One way to tell dandelion from other weeds is that the leaves and stalk of the plant will exude a milky substance when broken.
Dandelion is one of the hardest weeds to control in lawns, especially centipede and St. Augustine lawns. The deep taproot stores lots of energy, which allows the plant to come back after herbicide applications. Use herbicides that contain 2,4-D. It is found in many products, usually in conjunction with MCPP and dicamba. It will take at least two applications to control dandelion.
In centipede and St. Augustine, these products must be used at a half rate or it can injure the turf. Atrazine, which is commonly used in centipede and St. Augustine, will give fair control at best.
The next group of hard-to-control weeds is wild garlic and onion. Wild garlic (Allium vineale) and wild onion (Allium canadense) are winter perennials, with wild garlic the more common of the two. These weeds emerge in late fall from underground bulbs and grow through the winter and spring. In late spring, they form aerial bulblets and the plants die back in early summer. The underground bulbs can persist in the soil for several years.
Both have thin, green, waxy leaves. Those of wild garlic are round and hollow, while those of wild onion are flat and solid. This is the best way to distinguish between them, because they have the same odor.
This is a great time to hand pull these weeds, because the soil is so soft. I cleaned up a section of my lawn this way. It took me two to three years, but the amount of wild garlic and onion is greatly reduced.
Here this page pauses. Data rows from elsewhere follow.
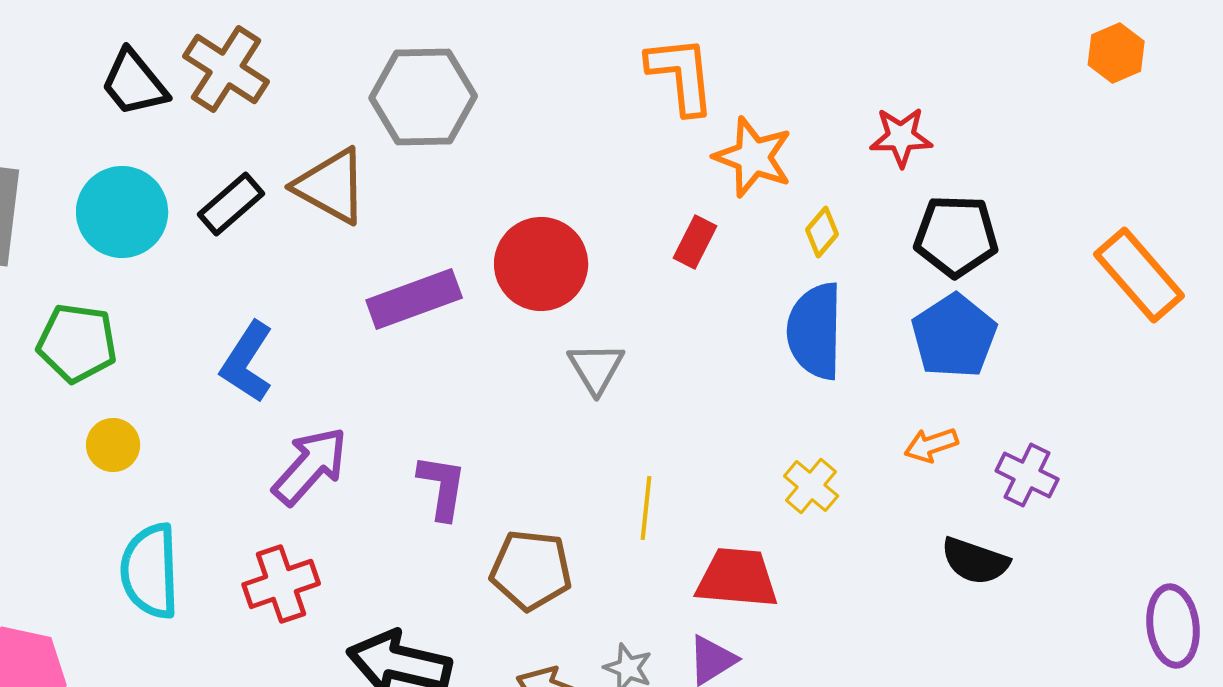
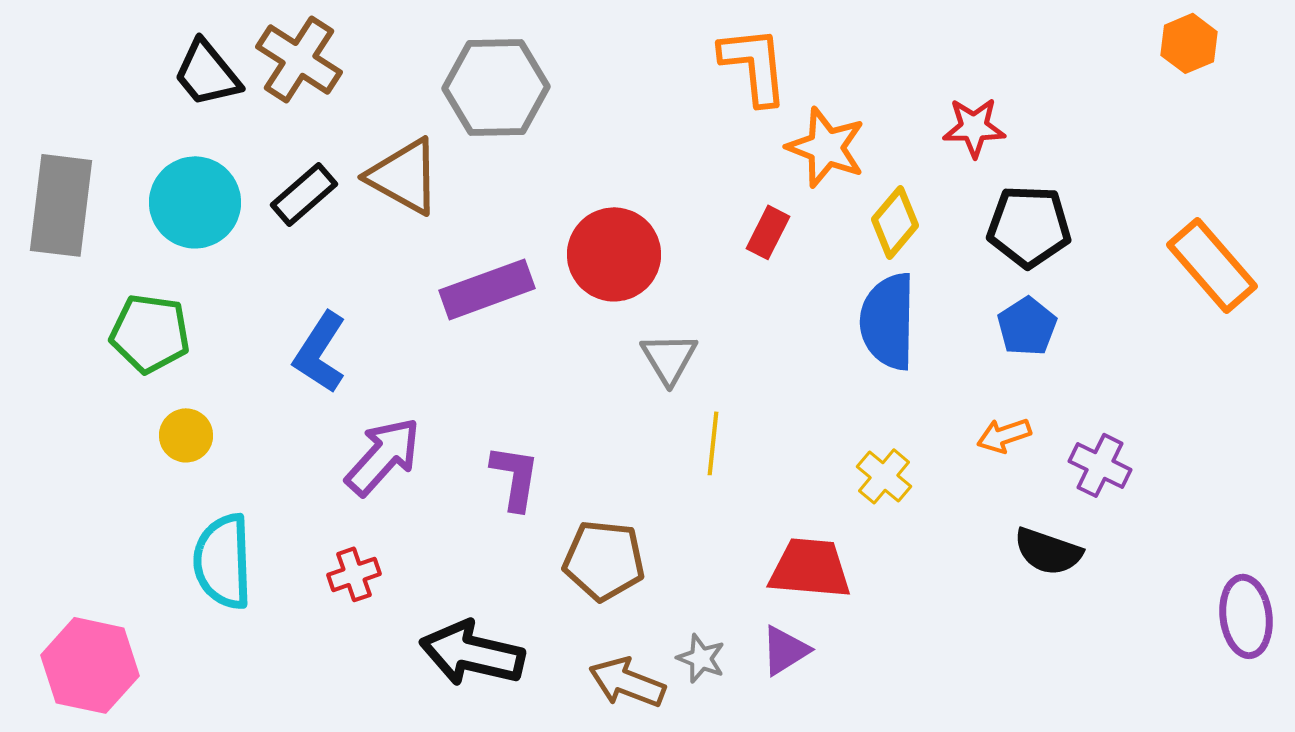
yellow diamond: (822, 232) -> (895, 222), size x1.4
blue pentagon: (954, 336) -> (1027, 326), size x0.7
yellow line: (646, 508) -> (713, 443), moved
red cross: (281, 584) -> (354, 574), size x0.7

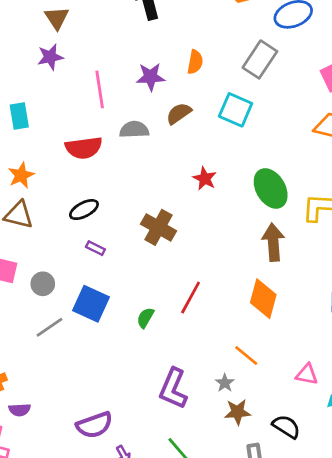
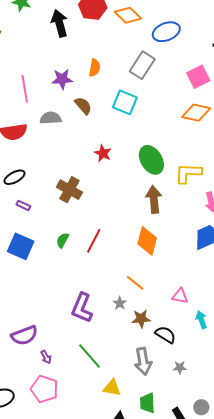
brown semicircle: (179, 113) -> (83, 106), turned 84
green semicircle: (145, 318) -> (63, 240), moved
brown star: (237, 412) -> (141, 319), moved

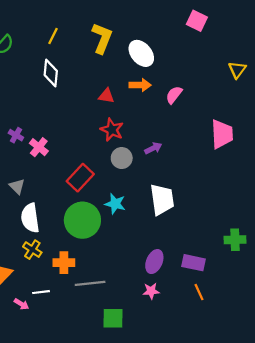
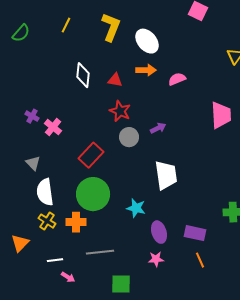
white diamond: (51, 73) -> (83, 75), moved
pink semicircle: (174, 95) -> (177, 79), turned 30
cyan star: (115, 204) -> (136, 208), moved
purple ellipse: (154, 262) -> (159, 232), turned -40
orange cross: (64, 263) -> (76, 222), moved
pink arrow: (21, 304) -> (68, 277), moved

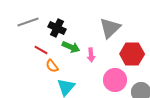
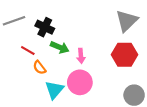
gray triangle: (110, 28) -> (127, 21), moved
pink circle: (115, 80) -> (80, 82), moved

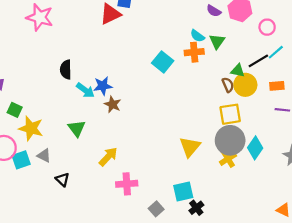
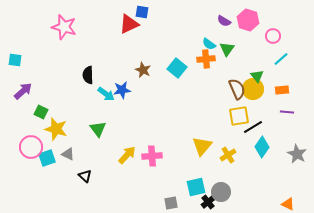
black line: (258, 61) -> (253, 127), moved
green triangle: (238, 71) -> (257, 76), moved, turned 40
brown semicircle: (228, 85) -> (237, 89), size x1.5
brown star: (113, 104) -> (143, 70), moved
gray circle: (230, 140) -> (221, 192), moved, size x0.7
yellow cross: (228, 159) -> (228, 155), moved
pink cross: (127, 184) -> (152, 156), moved
gray square: (156, 209) -> (171, 203), turned 32

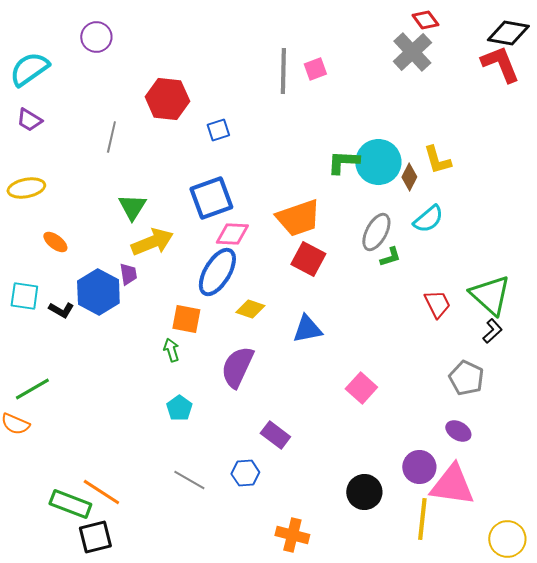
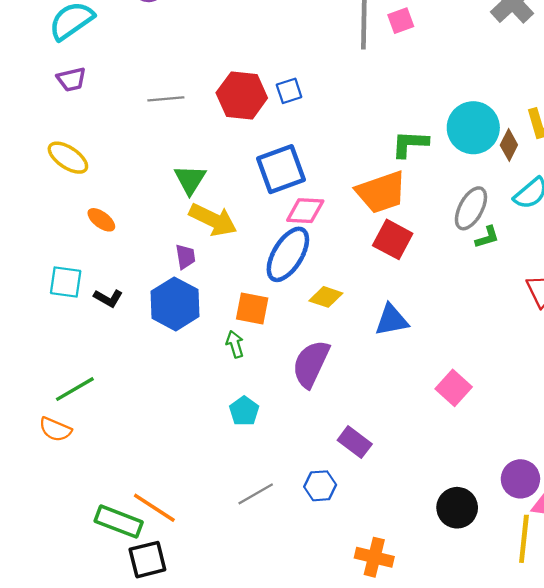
red hexagon: (167, 99) -> (242, 95), moved
purple trapezoid: (29, 120) -> (71, 79), turned -44
gray line: (111, 137) -> (166, 99), turned 72
green L-shape: (343, 162) -> (410, 144), moved
yellow ellipse: (26, 188) -> (68, 158), turned 45
yellow arrow: (152, 242) -> (213, 220), turned 48
blue hexagon: (98, 292) -> (175, 304), moved
gray line: (189, 480) -> (256, 494), turned -60

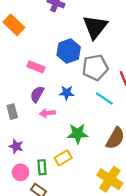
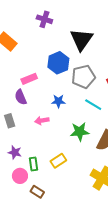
pink rectangle: (36, 67) -> (29, 79), turned -42
purple semicircle: (37, 94) -> (21, 97), moved, turned -49
green star: (78, 134) -> (80, 132), moved
green rectangle: (42, 167) -> (34, 164), moved

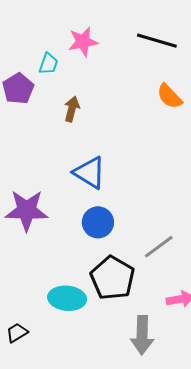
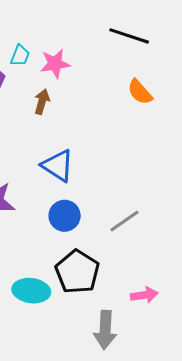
pink star: (83, 42) -> (55, 64), moved
gray line: (159, 247) -> (125, 221), moved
There are a number of herbicides that will control these weeds. Imazaquin, the active ingredient in Image Nutsedge Killer, will provide control for wild garlic and wild onion. This product should not be applied to warm-season turf during green-up in spring. Three-way broadleaf herbicides containing 2,4-D, dicamba and mecoprop will provide control of wild garlic and wild onion with repeat applications. These products can be used safely on most turfgrasses, but reduced rates are recommended when applying to St. Augustine or centipede grasses. Apply during November, very early spring, and again the next November for best control. Do not apply these herbicides during the spring green-up of warm season turfgrasses, or over the root zone of nearby ornamental trees and shrubs.
There is nothing worse than running barefoot through your lawn and getting stickers in your feet. These stickers are from a low-growing, mat-forming weed called lawn burweed. It is a winter annual that comes back from seed each year. The seeds are the stickers.
One of the best ways to control this weed is to have a thick, healthy lawn. The thick lawn out-competes the weeds for sunlight, water and nutrients.
Apply herbicide in late fall and early winter. By mid-March, the seeds are starting to harden, and killing the weed will still leave the sticker.
Again, the three-way products will control this weed, and they will usually control it with one application. For centipede and St. Augustine, use atrazine.
It takes herbicides longer to work in cold weather, so wait two to three weeks before expecting to see weeds dying.